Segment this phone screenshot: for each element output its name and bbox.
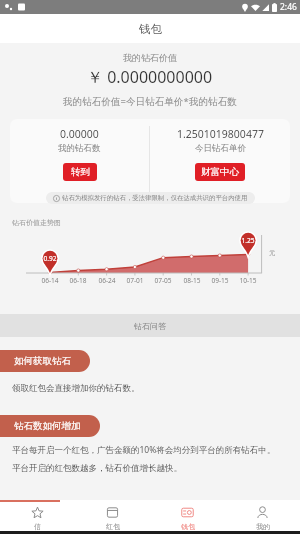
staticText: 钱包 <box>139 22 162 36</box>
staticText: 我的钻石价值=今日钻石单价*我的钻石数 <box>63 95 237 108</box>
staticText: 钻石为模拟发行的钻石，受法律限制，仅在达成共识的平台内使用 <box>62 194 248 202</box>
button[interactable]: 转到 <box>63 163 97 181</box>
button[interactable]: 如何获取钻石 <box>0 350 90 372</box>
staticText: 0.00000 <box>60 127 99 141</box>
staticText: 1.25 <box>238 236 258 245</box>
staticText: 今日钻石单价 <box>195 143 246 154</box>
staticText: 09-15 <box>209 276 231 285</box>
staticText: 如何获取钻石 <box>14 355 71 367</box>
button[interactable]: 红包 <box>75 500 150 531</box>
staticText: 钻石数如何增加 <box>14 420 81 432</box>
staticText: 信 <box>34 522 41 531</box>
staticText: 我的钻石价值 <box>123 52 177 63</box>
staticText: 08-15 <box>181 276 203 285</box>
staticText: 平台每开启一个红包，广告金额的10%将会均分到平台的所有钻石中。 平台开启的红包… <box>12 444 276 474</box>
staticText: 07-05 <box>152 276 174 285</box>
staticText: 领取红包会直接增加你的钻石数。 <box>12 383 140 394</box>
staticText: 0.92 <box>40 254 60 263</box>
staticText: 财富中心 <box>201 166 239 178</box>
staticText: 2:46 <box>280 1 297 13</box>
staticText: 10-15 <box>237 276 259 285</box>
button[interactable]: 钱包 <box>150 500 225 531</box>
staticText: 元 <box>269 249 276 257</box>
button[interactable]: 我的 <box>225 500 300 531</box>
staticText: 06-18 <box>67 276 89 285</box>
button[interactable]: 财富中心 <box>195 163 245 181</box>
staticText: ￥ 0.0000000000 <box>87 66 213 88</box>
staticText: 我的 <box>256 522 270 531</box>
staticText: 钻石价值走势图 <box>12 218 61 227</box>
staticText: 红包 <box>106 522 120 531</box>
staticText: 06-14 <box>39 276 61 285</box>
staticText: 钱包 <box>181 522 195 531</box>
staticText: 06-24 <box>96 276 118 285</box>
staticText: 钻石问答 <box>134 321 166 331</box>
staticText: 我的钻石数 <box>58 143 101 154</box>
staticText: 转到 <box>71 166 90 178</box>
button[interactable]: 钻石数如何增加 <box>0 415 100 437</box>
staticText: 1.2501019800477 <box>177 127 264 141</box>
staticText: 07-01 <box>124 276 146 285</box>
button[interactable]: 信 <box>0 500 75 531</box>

▬▬▬▬▬▬▬▬▬▬

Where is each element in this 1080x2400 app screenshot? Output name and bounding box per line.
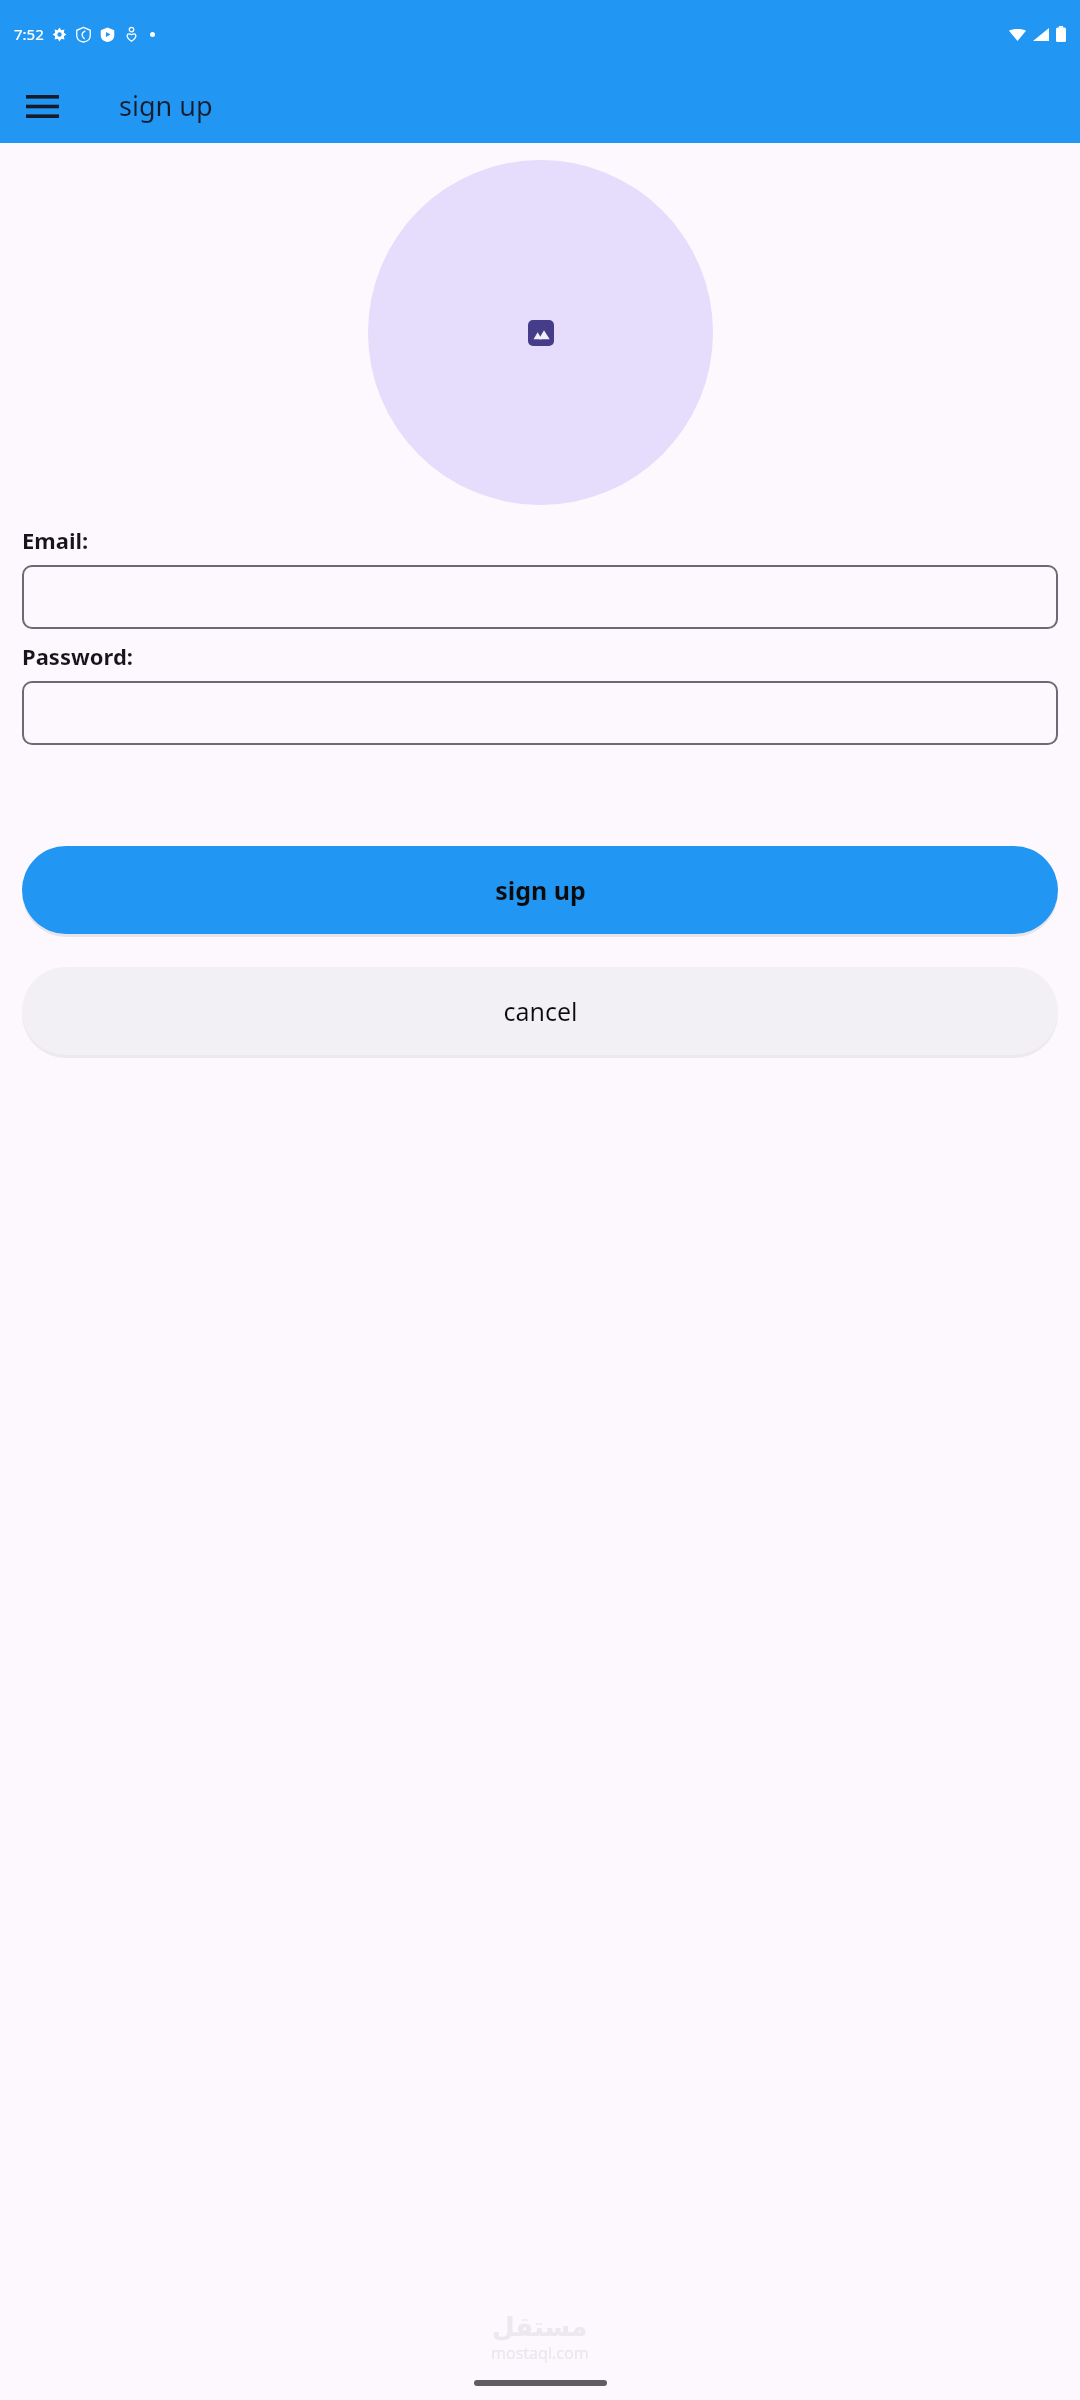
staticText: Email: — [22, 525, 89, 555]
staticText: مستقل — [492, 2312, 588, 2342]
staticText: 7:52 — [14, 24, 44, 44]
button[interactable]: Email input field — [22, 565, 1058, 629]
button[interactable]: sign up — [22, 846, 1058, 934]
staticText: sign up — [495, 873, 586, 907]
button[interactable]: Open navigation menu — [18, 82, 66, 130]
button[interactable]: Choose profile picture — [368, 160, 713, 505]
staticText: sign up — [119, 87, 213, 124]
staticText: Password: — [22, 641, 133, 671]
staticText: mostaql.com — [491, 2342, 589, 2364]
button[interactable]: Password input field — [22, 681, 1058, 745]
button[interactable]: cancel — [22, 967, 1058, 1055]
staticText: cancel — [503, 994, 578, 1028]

▬▬▬▬▬▬▬▬▬▬

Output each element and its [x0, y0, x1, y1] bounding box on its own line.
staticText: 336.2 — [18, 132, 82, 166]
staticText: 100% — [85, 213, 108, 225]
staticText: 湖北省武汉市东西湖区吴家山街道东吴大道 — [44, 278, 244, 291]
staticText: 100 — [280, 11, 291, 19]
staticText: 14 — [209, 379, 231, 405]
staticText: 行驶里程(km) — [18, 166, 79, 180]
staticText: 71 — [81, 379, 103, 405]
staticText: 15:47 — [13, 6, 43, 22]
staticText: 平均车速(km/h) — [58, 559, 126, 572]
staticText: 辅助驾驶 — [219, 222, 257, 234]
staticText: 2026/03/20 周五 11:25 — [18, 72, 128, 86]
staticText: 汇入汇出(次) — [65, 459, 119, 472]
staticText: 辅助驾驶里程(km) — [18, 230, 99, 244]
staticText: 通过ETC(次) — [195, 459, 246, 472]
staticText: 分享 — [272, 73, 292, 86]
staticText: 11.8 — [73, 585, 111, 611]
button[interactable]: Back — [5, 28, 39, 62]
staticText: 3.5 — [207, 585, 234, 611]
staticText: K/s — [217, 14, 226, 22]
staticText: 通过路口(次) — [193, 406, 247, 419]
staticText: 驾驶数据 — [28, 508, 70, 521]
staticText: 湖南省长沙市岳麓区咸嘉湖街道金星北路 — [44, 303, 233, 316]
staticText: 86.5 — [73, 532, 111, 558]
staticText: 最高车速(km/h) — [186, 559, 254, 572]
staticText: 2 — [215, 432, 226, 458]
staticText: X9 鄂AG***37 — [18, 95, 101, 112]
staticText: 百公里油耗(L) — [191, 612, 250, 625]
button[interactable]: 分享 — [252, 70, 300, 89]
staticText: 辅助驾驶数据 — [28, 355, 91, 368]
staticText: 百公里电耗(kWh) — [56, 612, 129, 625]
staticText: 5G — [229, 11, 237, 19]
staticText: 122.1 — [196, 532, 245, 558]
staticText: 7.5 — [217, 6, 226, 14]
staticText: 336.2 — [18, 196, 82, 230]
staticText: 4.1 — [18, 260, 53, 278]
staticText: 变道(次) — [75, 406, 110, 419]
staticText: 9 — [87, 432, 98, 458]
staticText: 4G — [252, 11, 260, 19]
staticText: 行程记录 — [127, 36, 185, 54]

▬▬▬▬▬▬▬▬▬▬

Find and copy each line of the material that holds the word "Password".

[Reply]
staticText: Password: — [22, 641, 133, 671]
button[interactable]: Password input field — [22, 681, 1058, 745]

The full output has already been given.